In 2001 The Netherlands was the first country in the world to legalise euthanasia and, along with it, assisted suicide. Various government ‘safeguards’ were put in place to show who should qualify, and perhaps more importantly, doctors acting in accordance with these ‘safeguards’ would not be prosecuted.
For the five years immediately following the law’s enactment physician-induced deaths remained level - and even fell in some years.
In 2007 Theo Boer, a European assisted suicide watchdog wrote that ‘there doesn’t need to be a slippery slope when it comes to euthanasia. A good euthanasia law, in combination with the euthanasia review procedure, provides the warrants for a stable and relatively low number of euthanasia.’ Most of his colleagues drew the same conclusion.
But, says Theo Boer, today; “We were wrong - terribly wrong, in fact. In hindsight, the stabilisation in the numbers was just a temporary pause. Six years ago, the numbers of these deaths show an increase of 15% annually, year after year.” And since then the number has doubled with the 6,000 line to be crossed this year. Euthanasia is on the way to become a ‘default’ mode of dying for cancer patients.
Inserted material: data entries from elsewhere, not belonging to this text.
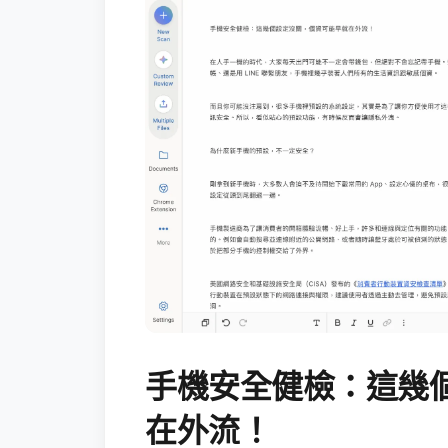
手機安全健檢：這幾
在外流！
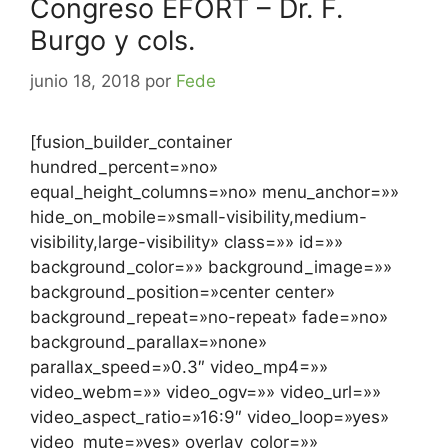
Congreso EFORT – Dr. F.
Burgo y cols.
junio 18, 2018
por
Fede
[fusion_builder_container
hundred_percent=»no»
equal_height_columns=»no» menu_anchor=»»
hide_on_mobile=»small-visibility,medium-
visibility,large-visibility» class=»» id=»»
background_color=»» background_image=»»
background_position=»center center»
background_repeat=»no-repeat» fade=»no»
background_parallax=»none»
parallax_speed=»0.3″ video_mp4=»»
video_webm=»» video_ogv=»» video_url=»»
video_aspect_ratio=»16:9″ video_loop=»yes»
video_mute=»yes» overlay_color=»»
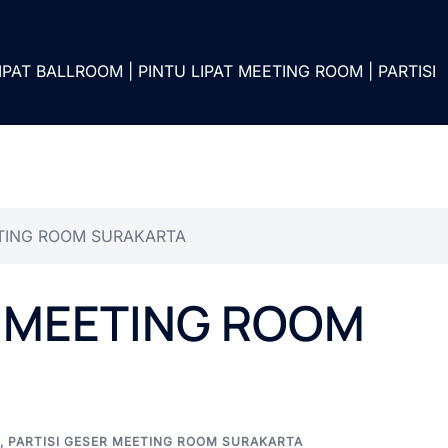
IPAT BALLROOM | PINTU LIPAT MEETING ROOM | PARTISI
ETING ROOM SURAKARTA
R MEETING ROOM
,
PARTISI GESER MEETING ROOM SURAKARTA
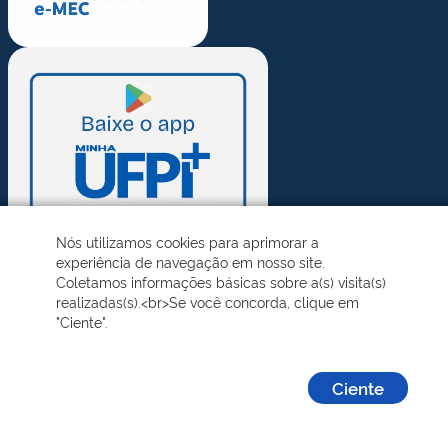
Nós utilizamos cookies para aprimorar a
experiência de navegação em nosso site.
Coletamos informações básicas sobre a(s) visita(s)
realizadas(s).<br>Se você concorda, clique em
"Ciente".
Ciente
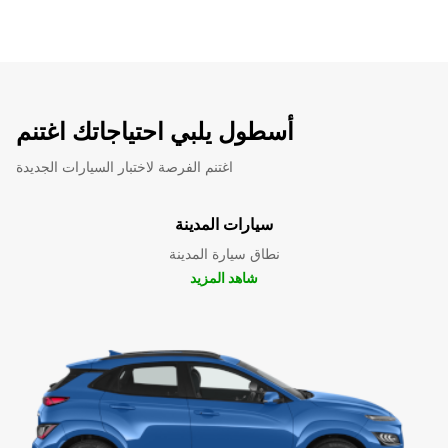
أسطول يلبي احتياجاتك اغتنم
اغتنم الفرصة لاختبار السيارات الجديدة
سيارات المدينة
نطاق سيارة المدينة
شاهد المزيد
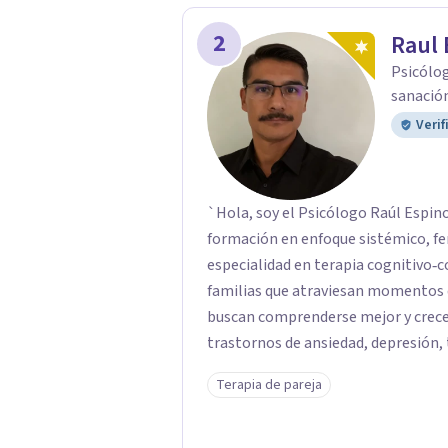
2
Raul 
Psicólog
sanación
Verif
`Hola, soy el Psicólogo Raúl Espinoza López. Soy psicólogo clín
formación en enfoque sistémico, f
especialidad en terapia cognitivo‑conductual. Acompaño a p
familias que atraviesan momentos 
buscan comprenderse mejor y crece
trastornos de ansiedad, depresión, 
trastornos del estado de ánimo, p
Terapia de pareja
dificultades en el manejo del estrés y las emocion
respetuoso y sin juicios: aquí tú ere
escucharte con atención, acompañart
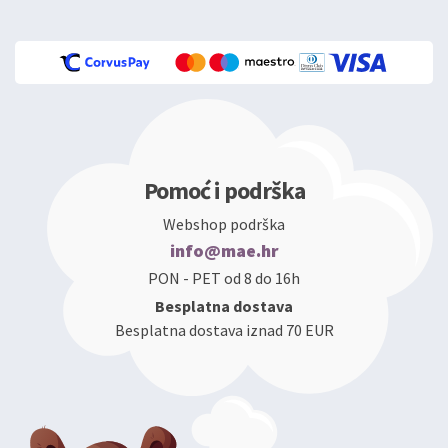
Pomoć i podrška
Webshop podrška
info@mae.hr
PON - PET od 8 do 16h
Besplatna dostava
Besplatna dostava iznad 70 EUR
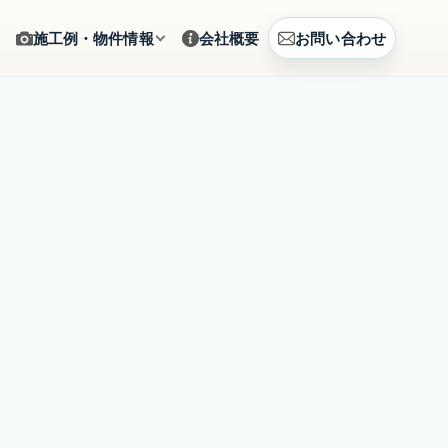
施工例・物件情報
会社概要
お問い合わせ
ギャラリー
をサポート
施工写真をカテゴリから確認
建築例
、まとめて相談
CG提案・建築事例を見る
土地情報
建築相談
販売中の土地情報を確認
賃貸募集
営のご提案
募集中の賃貸物件を確認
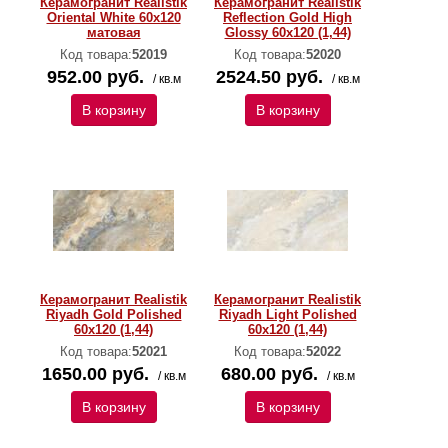
Керамогранит Realistik
Керамогранит Realistik
Oriental White 60x120
Reflection Gold High
матовая
Glossy 60x120 (1,44)
Код товара:
52019
Код товара:
52020
952.00 руб.
2524.50 руб.
/ кв.м
/ кв.м
В корзину
В корзину
Керамогранит Realistik
Керамогранит Realistik
Riyadh Gold Polished
Riyadh Light Polished
60x120 (1,44)
60x120 (1,44)
Код товара:
52021
Код товара:
52022
1650.00 руб.
680.00 руб.
/ кв.м
/ кв.м
В корзину
В корзину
As the assisted suicide bill goes to Lords in the UK, the Dutch watchdog who once backed euthanasia warns UK of 'slippery slope' to mass deaths. Boer’s intervention comes as peers prepare to debate the Assisted Dying Bill, promoted by Lord Falconer, a Labour former Lord Chancellor.
The bill, which has its second reading, would allow doctors to prescribe poison to terminally ill and mentally alert people who wish to kill themselves.
Professor Boer, speaking in a personal capacity last week, said he now believed that the very existence of a euthanasia law turns assisted suicide from a last resort into a normal procedure. Anti-euthanasia campaigners and disability activists called on politicians to listen to the professor’s warning.
He said he was concerned at the extension of killing to new classes of people, including the demented and the depressed, and the establishment of mobile death units of ‘travelling euthanizing doctors’. Professor Boer said campaigners for doctor-administered death ‘will not rest’ until a lethal pill is made available to anyone over 70 who wishes to die. ‘Some slopes truly are slippery,’ he added. Professor Boer admitted he was ‘wrong – terribly wrong, in fact’ to have believed regulated euthanasia would work. ‘I used to be a supporter of the Dutch law. But now, with 12 years of experience, I take a very different view.
Doctors in neighbouring Belgium are collectively killing an average of five people every day by euthanasia – with a 27 per cent surge in one year.
And last February the government approved euthanasia for children. Consent by minors?
The latest euthanasia figures for the Netherlands show that nearly one in seven deaths are at the hands of doctors. In 2012, there were 4,188 deaths by direct euthanasia – 3 per cent of all deaths – and 3,695 deaths by direct euthanasia in 2011. The figures do not include deaths by terminal sedation, where patients are rendered unconscious before they are dehydrated and starved to death, an act often referred to as ‘euthanasia by omission’.
Under Lord Falconer’s bill, a terminally-ill patient would be able to ask for drugs to kill him or herself. Two doctors would need to approve, and to be satisfied the patient was of sound mind and settled view, and had not been influenced by others.